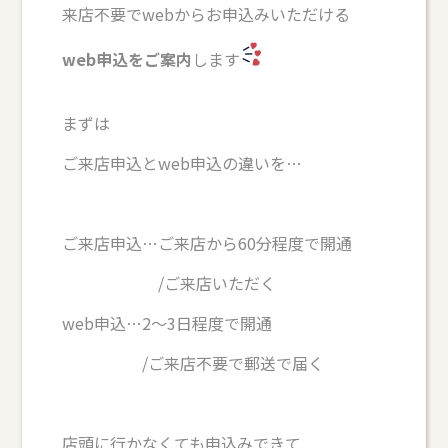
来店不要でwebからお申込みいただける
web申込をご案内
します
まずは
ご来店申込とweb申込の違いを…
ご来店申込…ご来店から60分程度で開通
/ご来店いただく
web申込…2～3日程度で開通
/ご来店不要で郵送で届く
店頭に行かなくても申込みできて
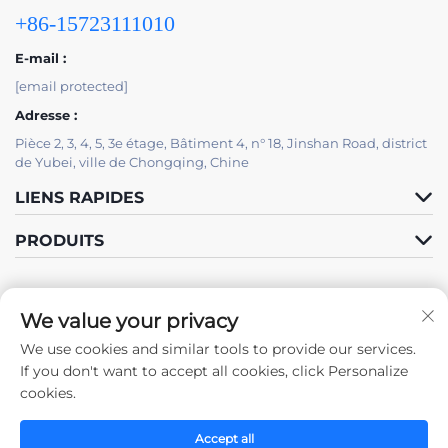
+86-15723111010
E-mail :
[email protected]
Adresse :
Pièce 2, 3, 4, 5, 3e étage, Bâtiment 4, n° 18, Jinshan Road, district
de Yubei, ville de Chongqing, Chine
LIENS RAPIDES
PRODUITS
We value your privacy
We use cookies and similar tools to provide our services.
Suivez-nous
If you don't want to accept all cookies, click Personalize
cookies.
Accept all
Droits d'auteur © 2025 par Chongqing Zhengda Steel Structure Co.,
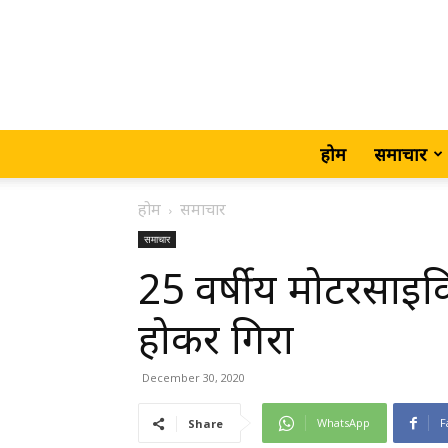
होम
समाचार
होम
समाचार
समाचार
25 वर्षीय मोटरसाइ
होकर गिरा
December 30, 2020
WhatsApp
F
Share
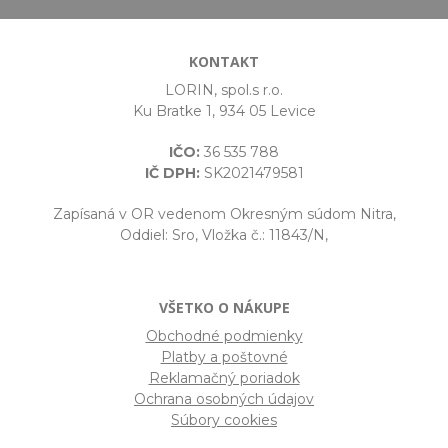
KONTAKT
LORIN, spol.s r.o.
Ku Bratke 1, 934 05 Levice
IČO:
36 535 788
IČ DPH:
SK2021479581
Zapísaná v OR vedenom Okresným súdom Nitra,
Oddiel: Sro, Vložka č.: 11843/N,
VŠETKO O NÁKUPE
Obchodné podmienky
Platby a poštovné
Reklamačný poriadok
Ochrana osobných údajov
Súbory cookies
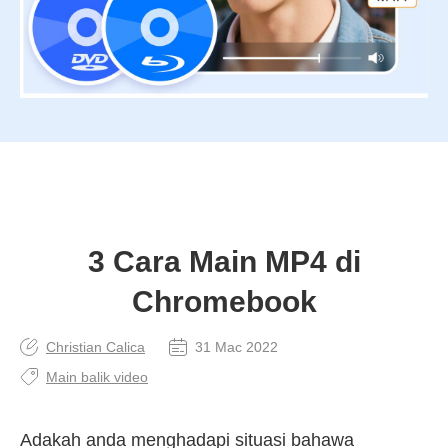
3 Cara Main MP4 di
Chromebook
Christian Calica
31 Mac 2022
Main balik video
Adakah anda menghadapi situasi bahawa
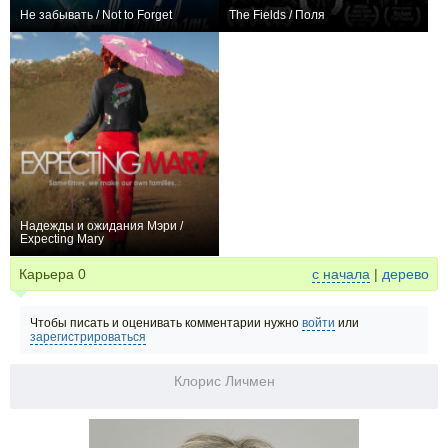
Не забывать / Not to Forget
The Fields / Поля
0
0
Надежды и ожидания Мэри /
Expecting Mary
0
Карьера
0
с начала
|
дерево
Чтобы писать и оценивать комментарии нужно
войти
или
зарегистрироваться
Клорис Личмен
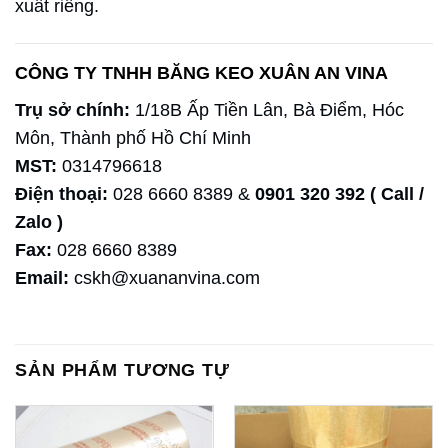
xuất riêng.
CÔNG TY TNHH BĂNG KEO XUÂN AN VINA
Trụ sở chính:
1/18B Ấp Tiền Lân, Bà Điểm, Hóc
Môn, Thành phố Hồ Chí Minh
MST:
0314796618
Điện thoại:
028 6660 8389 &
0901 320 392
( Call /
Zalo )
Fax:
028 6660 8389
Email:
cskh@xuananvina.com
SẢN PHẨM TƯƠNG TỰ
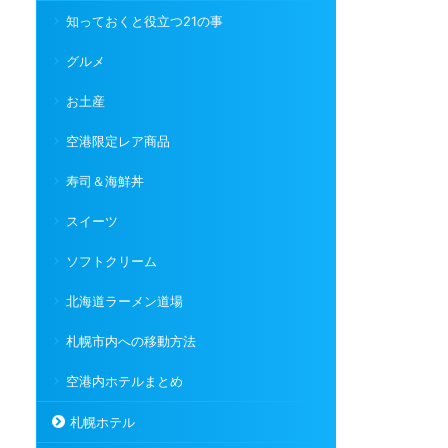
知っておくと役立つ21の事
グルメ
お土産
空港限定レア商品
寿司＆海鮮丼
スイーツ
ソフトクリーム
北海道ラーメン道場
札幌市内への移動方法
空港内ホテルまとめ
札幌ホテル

...

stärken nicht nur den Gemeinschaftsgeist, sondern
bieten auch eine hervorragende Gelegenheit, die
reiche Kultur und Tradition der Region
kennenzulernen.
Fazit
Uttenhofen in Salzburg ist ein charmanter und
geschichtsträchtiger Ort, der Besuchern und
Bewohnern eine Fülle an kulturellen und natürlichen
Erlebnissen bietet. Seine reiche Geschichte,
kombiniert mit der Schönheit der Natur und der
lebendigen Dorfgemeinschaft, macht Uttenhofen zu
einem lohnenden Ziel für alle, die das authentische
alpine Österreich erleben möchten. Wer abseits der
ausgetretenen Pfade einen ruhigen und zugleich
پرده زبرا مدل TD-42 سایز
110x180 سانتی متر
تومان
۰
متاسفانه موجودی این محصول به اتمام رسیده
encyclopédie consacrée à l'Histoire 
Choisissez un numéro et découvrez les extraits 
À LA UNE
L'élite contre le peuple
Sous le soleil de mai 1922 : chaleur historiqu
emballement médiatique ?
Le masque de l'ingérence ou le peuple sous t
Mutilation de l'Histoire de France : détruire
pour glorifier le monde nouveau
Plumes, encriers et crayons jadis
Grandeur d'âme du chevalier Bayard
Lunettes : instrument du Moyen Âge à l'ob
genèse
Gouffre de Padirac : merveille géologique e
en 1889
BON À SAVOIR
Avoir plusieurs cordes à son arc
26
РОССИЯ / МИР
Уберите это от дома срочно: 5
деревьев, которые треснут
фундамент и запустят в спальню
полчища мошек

**AIM OF THE TASK**
Please write out, exactly as they appear above, only the lines in the stretch from the line with "BON À SAVOIR" through the line with "полчища мошек".

**EXPECTED ANSWER**
BON À SAVOIR
Avoir plusieurs cordes à son arc
26
РОССИЯ / МИР
Уберите это от дома срочно: 5
деревьев, которые треснут
фундамент и запустят в спальню
полчища мошек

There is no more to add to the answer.